**Supplied records:**
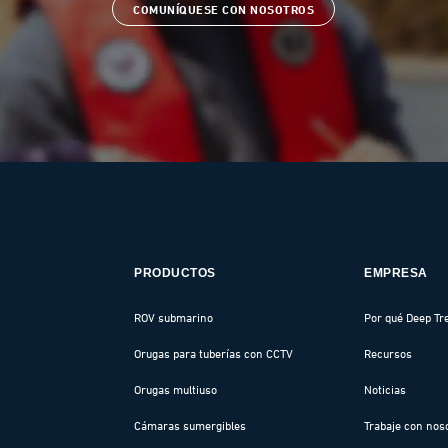
COMUNÍQUESE CON NOSOTROS
PRODUCTOS
EMPRESA
ROV submarino
Por qué Deep Tr
Orugas para tuberías con CCTV
Recursos
Orugas multiuso
Noticias
Cámaras sumergibles
Trabaje con nos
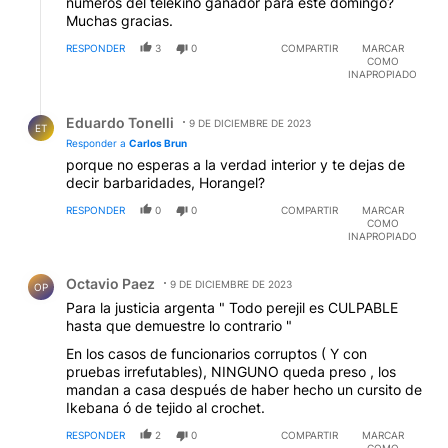
números del telekino ganador para este domingo?
Muchas gracias.
RESPONDER
3
0
COMPARTIR
MARCAR
COMO
INAPROPIADO
Respuesta de Eduardo Tonelli.
Eduardo Tonelli
9 DE DICIEMBRE DE 2023
ET
Responder a
Carlos Brun
porque no esperas a la verdad interior y te dejas de
decir barbaridades, Horangel?
RESPONDER
0
0
COMPARTIR
MARCAR
COMO
INAPROPIADO
Comentario de Octavio Paez.
Octavio Paez
9 DE DICIEMBRE DE 2023
OP
Para la justicia argenta " Todo perejil es CULPABLE
hasta que demuestre lo contrario "
En los casos de funcionarios corruptos ( Y con
pruebas irrefutables), NINGUNO queda preso , los
mandan a casa después de haber hecho un cursito de
Ikebana ó de tejido al crochet.
RESPONDER
2
0
COMPARTIR
MARCAR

**Work to complete:** You are asked to output the records precisely as they appear, minus any pictures.

**Task solution:**
COMUNÍQUESE CON NOSOTROS
PRODUCTOS
EMPRESA
ROV submarino
Por qué Deep Tr
Orugas para tuberías con CCTV
Recursos
Orugas multiuso
Noticias
Cámaras sumergibles
Trabaje con nos
números del telekino ganador para este domingo?
Muchas gracias.
RESPONDER
3
0
COMPARTIR
MARCAR
COMO
INAPROPIADO
Respuesta de Eduardo Tonelli.
Eduardo Tonelli
9 DE DICIEMBRE DE 2023
ET
Responder a
Carlos Brun
porque no esperas a la verdad interior y te dejas de
decir barbaridades, Horangel?
RESPONDER
0
0
COMPARTIR
MARCAR
COMO
INAPROPIADO
Comentario de Octavio Paez.
Octavio Paez
9 DE DICIEMBRE DE 2023
OP
Para la justicia argenta " Todo perejil es CULPABLE
hasta que demuestre lo contrario "
En los casos de funcionarios corruptos ( Y con
pruebas irrefutables), NINGUNO queda preso , los
mandan a casa después de haber hecho un cursito de
Ikebana ó de tejido al crochet.
RESPONDER
2
0
COMPARTIR
MARCAR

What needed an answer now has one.